» **Your task**: Go through the records and report each line in which the word "amet" occurs.
━━ Information shown
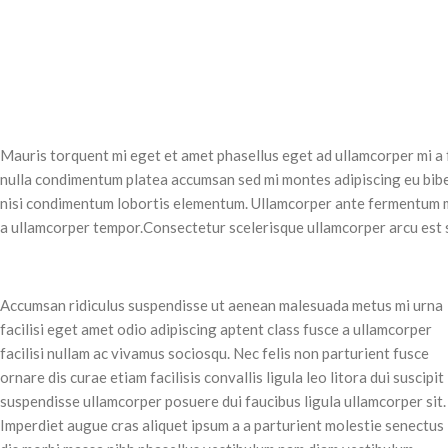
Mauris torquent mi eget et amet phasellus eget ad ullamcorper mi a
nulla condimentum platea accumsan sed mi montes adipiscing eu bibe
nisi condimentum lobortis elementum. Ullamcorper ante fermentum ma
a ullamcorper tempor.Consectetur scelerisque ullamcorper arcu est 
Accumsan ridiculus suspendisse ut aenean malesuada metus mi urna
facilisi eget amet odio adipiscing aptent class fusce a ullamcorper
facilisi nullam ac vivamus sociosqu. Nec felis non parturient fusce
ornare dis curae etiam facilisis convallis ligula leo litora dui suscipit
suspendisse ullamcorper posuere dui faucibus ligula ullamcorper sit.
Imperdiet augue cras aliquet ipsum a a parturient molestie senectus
━━━━
━━ Information shown
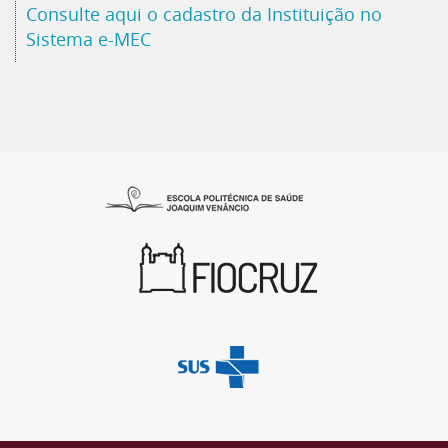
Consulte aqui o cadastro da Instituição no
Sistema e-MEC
━━━━
━━ Information shown
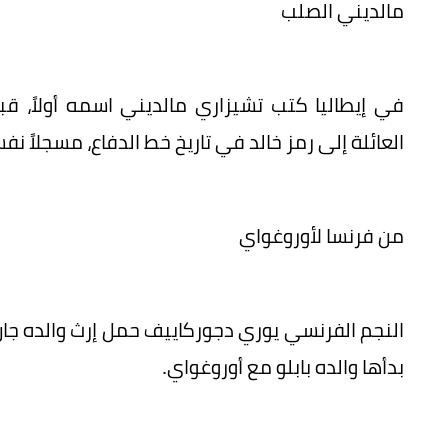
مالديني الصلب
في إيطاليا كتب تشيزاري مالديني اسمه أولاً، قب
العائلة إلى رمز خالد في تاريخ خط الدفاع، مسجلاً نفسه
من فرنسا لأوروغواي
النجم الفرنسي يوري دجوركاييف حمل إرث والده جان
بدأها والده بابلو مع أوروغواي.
━━━━
» **Exercise response**:
Mauris torquent mi eget et amet phasellus eget ad ullamcorper mi a
facilisi eget amet odio adipiscing aptent class fusce a ullamcorper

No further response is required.